Fans lined up in the cold all along Danforth Avenue, and at 7:00 pm sharp, they filtered in through the venue’s doors. Almost all were young high school and university-aged teenagers, and animated conversations filled the place. As groups of friends holding signs hurried down the slanted floor of the concert hall, security guards repeatedly told them not to run. A few ran anyway, giggling with adrenaline and excitement. Many people can be heard speaking in Filipino. Though raised in Sydney, Australia, grentperez — or Grant Perez — is of Filipino descent, and the demographic of his fans reflects his roots: the place is filled with young Filipino-Canadians.
When grentperez took the stage, he burst on with electrifying energy, starting off his set with the upbeat song “When The Day Is Done.” The indie-pop rising star made his way across the stage with a grin, as his magnetic stage presence and strong vocals captured the entire room. In between songs, he interacted with the crowd, making jokes and filling the air with warm laughter. It felt like a small hangout with good friends.

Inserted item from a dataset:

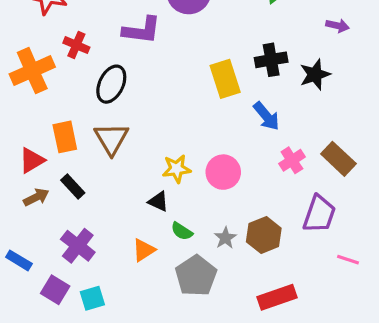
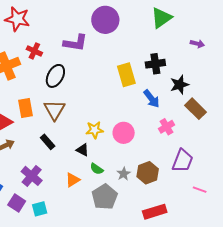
black star: (315, 74) -> (179, 85), moved
brown rectangle: (338, 159) -> (195, 109), moved
black rectangle: (73, 186) -> (48, 142), moved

“Can I get a ‘mahal kita’ on the count of three? One! Two! Three!” grentperez gestured with both hands as if he’s the one listening to music, while the crowd answered with a shout: “Mahal kita!”
“Wow,” he laughed. “So fluent. Now you guys can, like, immigrate to the Philippines.”
“Mahal kita” means “I love you” in Filipino, and several young fans held up hand-drawn signs that said “Mahal kita, kuya” — “I love you, older brother.”